Plugging these numbers in:

\[P(H | D) = \frac{1 \times \frac{1}{3}}{1 \times \frac{1}{3} + 1 \times \frac{2}{3}} = \frac{1}{3}\]

If we don't change, then the probability of winning is the same as if Monty hadn't opened the other door. But there are only two doors, and \(P(\bar H) + P(H) = 1\). In turn, this means our winning probability if we switch is \(\frac{2}{3}\), so our best strategy is switching.

Searching for crashed planes and shipwrecks

On 1st June 2009, Air France Flight AF 447 crashed into the Atlantic.
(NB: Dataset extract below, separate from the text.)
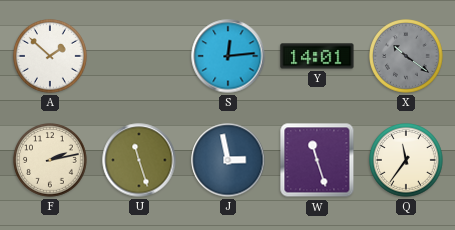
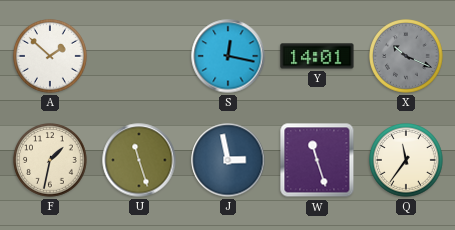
S: 12:14 -> 12:17
X: 10:21 -> 10:19
F: 2:13 -> 1:32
Although the flight had been tracked, the underwater search for the plane was complex. The initial search used Bayesian inference to try and locate where on the ocean floor the plane might be. It used data from previous crashes that assumed the underwater locator beacon was working. Sadly, the initial search didn't find the plane.

In 2011, a new team re-examined the data, with two crucial differences. Firstly, they had data from the first search, and secondly, they assumed the underwater locator beacon had failed. Again using Bayesian inference, they pointed to an area of ocean that had already been searched. The ocean was searched again (with the assumption the underwater beacon had failed), and this time the plane was found.
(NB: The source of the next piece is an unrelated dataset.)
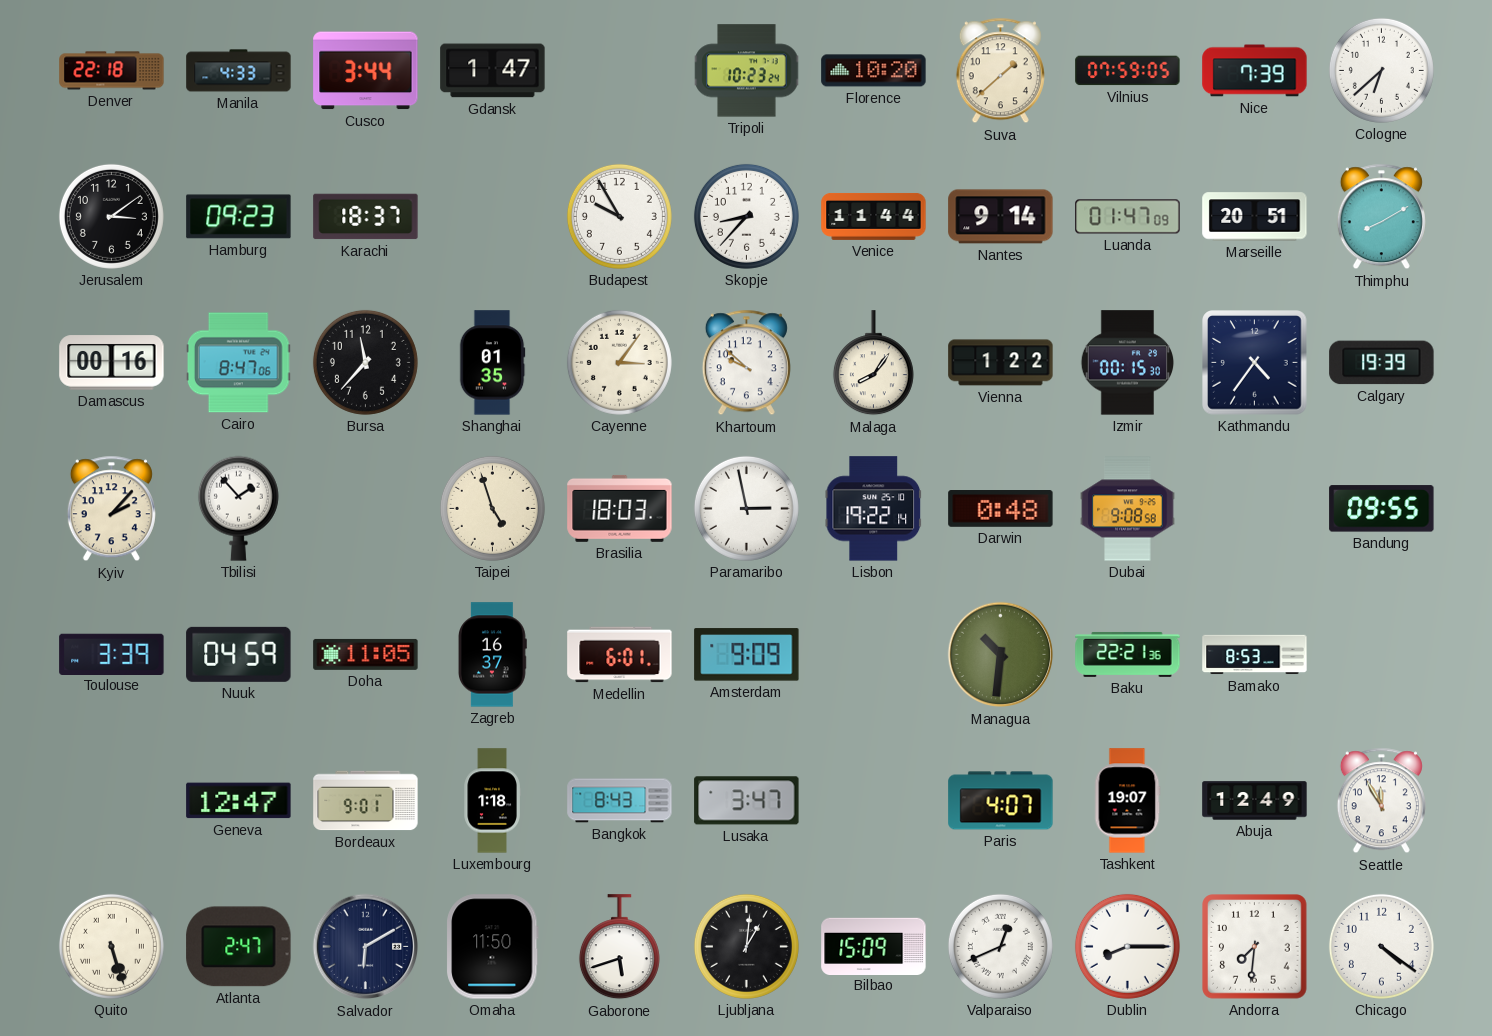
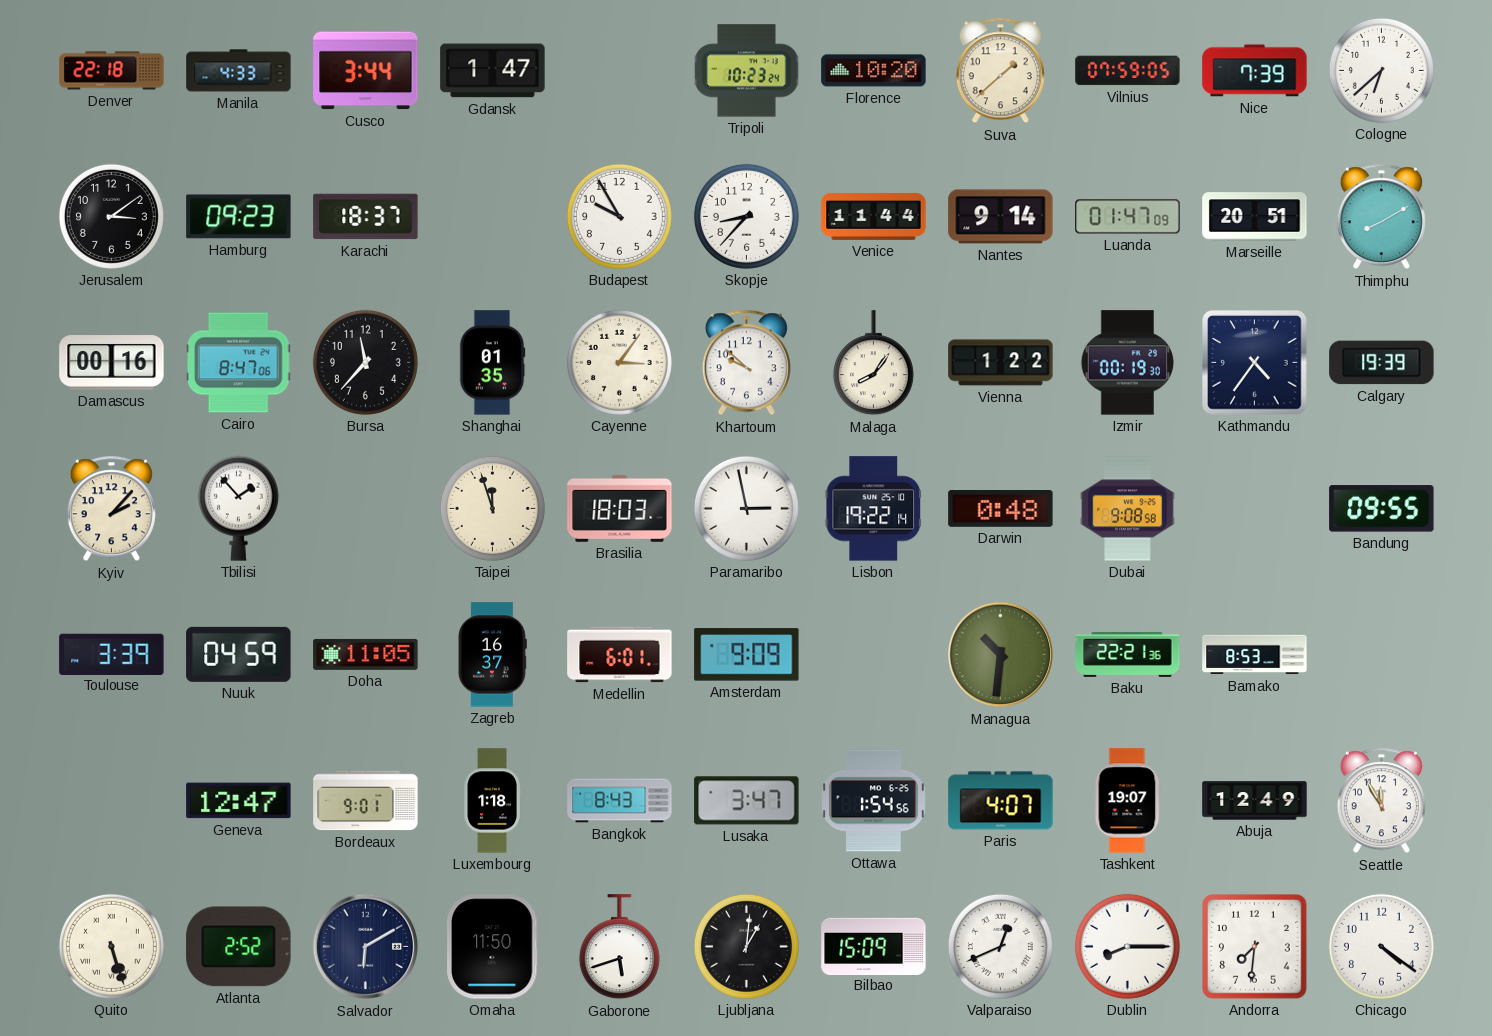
Izmir: 00:15 -> 00:19
Taipei: 4:57 -> 11:57
Ottawa: none -> 1:54
Atlanta: 2:47 -> 2:52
You can read more about this story in the MIT Technology Review and for more in-depth details, you can read the paper by the team that did the analysis.

It turns out, there's quite a long history of analysts using Bayes theorem to locate missing ships. In this 1971 paper, Richardson and Stone show how it was used to locate the wreckage of the USS Scorpion. Since then, a number of high-profile wrecks have been located using similar methods.

Sadly, even Bayes' theorem hasn't led to anyone finding flight MH370. 

Other examples of Bayes' theorem

Bayes has been applied in many, many disciplines. I'm not going to give you an exhaustive list, but I will give you some of the more 'fun' ones.

Why now?

Using Bayes theorem can involve a lot of fairly tedious arithmetic. If the problem requires many iterations, there are lots of tedious calculations. This held up the adoption of Bayesian methods until three things happened:

  • Cheap computing.
  • The free and easy availability of mathematical computing languages.
  • Widespread skill to program in these languages.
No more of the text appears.